Discover the emerging field of cardio-oncology and how it is revolutionizing patient care. Join Dr. Valentyna Ivanova as she explains the critical importance of collaboration between oncologists and cardiologists in managing cardiovascular risks associated with cancer treatments.
Understanding Cardio-Oncology: A New Era in Cancer Care

Valentyna Ivanova, MD
Dr. Ivanova specializes in nuclear cardiology, structural heart disease, cardio-oncology, and critical care cardiology. She has additional training in ansesophageal echocardiography and nuclear tests for amyloidosis. Certified by the American Board of Internal Medicine, Dr. Ivanova earned her degree at Bukovinian State Medical University in Chernivtsi, Ukraine. She completed her residency and fellowship at Allegheny General Hospital, AHN, in Pittsburgh.
Understanding Cardio-Oncology: A New Era in Cancer Care
Melanie Cole, MS (Host): There are so many advancements in cancer care and we're learning more and more about the effects of cancer treatment on the cardiovascular system. We are here today to highlight AHN Cardio-Oncology Center of Excellence.
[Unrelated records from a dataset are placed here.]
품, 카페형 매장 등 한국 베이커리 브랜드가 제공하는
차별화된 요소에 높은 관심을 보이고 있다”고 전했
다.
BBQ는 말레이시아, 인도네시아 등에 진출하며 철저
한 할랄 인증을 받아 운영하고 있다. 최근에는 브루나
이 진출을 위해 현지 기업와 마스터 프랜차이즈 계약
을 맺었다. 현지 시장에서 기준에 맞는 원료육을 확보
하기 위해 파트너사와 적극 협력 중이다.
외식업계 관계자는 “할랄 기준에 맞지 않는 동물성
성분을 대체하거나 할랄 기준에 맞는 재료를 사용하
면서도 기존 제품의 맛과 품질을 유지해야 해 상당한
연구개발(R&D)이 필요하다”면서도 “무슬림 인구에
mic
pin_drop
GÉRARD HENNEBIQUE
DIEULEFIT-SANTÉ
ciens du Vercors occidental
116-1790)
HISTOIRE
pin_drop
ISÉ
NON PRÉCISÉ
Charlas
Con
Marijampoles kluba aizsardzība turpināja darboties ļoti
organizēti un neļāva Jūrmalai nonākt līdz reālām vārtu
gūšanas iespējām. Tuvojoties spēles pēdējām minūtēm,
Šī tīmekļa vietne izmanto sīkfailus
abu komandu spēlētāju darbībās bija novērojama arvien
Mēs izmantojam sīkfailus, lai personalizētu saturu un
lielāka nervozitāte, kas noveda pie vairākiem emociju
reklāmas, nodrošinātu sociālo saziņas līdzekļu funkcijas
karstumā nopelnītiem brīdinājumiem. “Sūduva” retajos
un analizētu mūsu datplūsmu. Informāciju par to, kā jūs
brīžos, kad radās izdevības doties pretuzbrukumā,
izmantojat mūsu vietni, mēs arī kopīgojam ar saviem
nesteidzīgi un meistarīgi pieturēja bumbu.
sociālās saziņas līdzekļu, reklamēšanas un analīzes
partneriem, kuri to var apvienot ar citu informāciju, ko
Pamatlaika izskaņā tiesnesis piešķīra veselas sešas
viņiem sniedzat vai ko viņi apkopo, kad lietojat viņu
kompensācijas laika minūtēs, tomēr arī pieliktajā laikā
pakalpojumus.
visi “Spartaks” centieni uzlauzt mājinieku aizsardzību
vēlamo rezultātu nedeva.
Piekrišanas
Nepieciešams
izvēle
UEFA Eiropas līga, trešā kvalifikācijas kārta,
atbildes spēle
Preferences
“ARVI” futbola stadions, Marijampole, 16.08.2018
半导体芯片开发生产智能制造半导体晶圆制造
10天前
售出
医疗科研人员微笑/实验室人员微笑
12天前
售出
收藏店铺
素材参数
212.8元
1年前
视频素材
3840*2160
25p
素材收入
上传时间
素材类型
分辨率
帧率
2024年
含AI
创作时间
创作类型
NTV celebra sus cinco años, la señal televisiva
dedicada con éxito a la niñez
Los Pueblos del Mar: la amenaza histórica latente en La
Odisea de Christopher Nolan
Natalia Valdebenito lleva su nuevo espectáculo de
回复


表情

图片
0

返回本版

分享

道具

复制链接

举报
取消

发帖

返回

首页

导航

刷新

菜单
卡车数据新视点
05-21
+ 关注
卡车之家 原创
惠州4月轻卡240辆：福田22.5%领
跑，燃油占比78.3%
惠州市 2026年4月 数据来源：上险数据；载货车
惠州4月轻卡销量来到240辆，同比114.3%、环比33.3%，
Welcome to AHN Med Talks, an informative resource for physicians across various specialties as we delve into the latest medical insights and best practices, ensuring you stay at the forefront of your field. I'm Melanie Cole. And joining me today is Dr. Valentyna Ivanova. She's a certified cardio-oncologist at AHN. Dr. Ivanova, thank you so much for joining us today. I'd like you to start by telling us a little bit about the field of Cardio-Oncology. It's new-ish, and tell us a little bit about what you do and how it comes together to affect patient care.
Dr. Valentyna Ivanova: Good morning, Melanie. Thank you so much for having me on your program. So to answer your question, it's a very broad one, but let's just start from what Cardio-Oncology is. It's a close collaboration between hematologist, oncologist, and cardiologist, that leads to improvement in patient care who were diagnosed with the cancer.
So, what we do, first of all, we're trying to determine out of all the patients that Oncology is seeing, who is the higher risk to develop cardiovascular dysfunction or cardiovascular disease-- based on patients, who they are based on their own medical history, preexisting medical history, cardiovascular and others-- and also based on the therapy that these patients are going to be receiving. So, we did develop special risk factors, based on these two categories to aid the oncologist in determining who would be at the higher risk while they're seeing these patients. And that would determine their referral to the Cardio-Oncology program. Because as you can imagine, as many Oncology patients as we have, we will not be able to see every single Oncology patient, and it's not the goal Cardio-Oncology.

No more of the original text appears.